1

Does C really need two single quotes (apostrophes) to delimit char literals instead of just one?

For string literals we do need to delimit the start and the end since strings vary in length, but it seems to me that we do know how long a char literal will be: either a single character (in the source), two characters if it is a regular character escape (prefix \0), five characters if it is an octal literal (prefix \0[0-7]), etc.

Keep in mind that I am looking for a technical answer, not a historical one. Does it make parsing simpler? Did it make parsing simpler on 70s hardware? Does it allow for better parsing error messages? Things like that.

(The same question could be asked for most C syntax inspired languages since most of them seem to use the same syntax to delimit char literals. I think the Jai programming language might be an exception since I seem to recall that it just uses a single question mark (at the beginning), but I’m not certain.)

Some examples:

  • 'G'
  • '\0'
  • '\0723'

Would it work if we just used a single quote at the start of the token?

  • 'G
  • '\0
  • '\0723

Could we in principle parse these tokens the same way without complicating the grammar?

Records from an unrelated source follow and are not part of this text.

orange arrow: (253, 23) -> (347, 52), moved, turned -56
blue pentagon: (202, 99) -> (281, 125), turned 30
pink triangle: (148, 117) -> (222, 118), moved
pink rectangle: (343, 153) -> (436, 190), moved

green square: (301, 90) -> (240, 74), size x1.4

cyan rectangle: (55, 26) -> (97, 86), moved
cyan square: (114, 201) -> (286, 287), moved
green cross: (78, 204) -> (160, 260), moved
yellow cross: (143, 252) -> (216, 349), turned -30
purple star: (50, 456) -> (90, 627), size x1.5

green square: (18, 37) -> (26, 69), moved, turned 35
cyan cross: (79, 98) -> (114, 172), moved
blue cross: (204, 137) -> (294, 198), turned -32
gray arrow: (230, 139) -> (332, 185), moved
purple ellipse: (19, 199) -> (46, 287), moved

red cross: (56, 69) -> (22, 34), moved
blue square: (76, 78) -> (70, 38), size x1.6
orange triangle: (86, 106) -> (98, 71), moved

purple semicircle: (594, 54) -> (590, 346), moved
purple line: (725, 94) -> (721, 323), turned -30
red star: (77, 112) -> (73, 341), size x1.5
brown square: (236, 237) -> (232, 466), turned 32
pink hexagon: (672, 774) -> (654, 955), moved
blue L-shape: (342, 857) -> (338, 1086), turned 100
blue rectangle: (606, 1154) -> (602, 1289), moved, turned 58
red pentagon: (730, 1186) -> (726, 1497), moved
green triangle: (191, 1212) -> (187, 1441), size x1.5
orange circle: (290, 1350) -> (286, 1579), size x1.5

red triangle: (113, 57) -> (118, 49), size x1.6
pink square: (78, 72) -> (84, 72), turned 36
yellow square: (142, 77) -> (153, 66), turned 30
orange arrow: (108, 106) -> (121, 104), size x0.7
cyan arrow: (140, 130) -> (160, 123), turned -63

We see that the null byte literal and the octal literal have the same prefix, but there might not be any ambiguity since there might not be any way that '\0 followed immediately by 723 might be anything else than a char literal (at least to my mind). And if there is an ambiguity then the null byte literal could become \z instead.

Are the two single quotes needed in order to properly parse char literals?

Guildenstern
  • 2,179
  • 1
  • 17
  • 39

3 Answers3

8

cppreference.com says that multicharacter constants were inherited to C already from the B programming language, so probably have existed from the start. Since they can be of various widths, the ending quote is pretty much a requirement.

Apart from that and aesthetics in general, a character constant representing the space character in particular would look somewhat awkward and be a likely magnet for mistakes if it was just ' instead of ' '.

ilkkachu
  • 6,221
  • 16
  • 30
3

One answer (there might be more) might be that C99 supports multicharacter literals. See for example this SO question.

So for example 'left' is a valid (multi) char literal.

Once you have multichar literals you might not be able to just use a single quotation marks to delimit char literals. For example, how would you delimit the literal 'a c' with just one single quotation mark?

The meaning of such literals is implementation defined so I don’t know how widely-supported this feature is.

Guildenstern
  • 2,179
  • 1
  • 17
  • 39
2

Why does C use two single quotes to delimit char literals instead of just one?

Because several historical predecessors of C (e.g. PL/1, and B and some dialects of Fortran or ALGOL) did so.

And because the C standard (e.g. n1570 or something newer) specifies that.

And perhaps because in the 1970s it was faster to parse (for most char literals like 'z' ....)

Basile Starynkevitch
  • 223,805
  • 18
  • 296
  • 547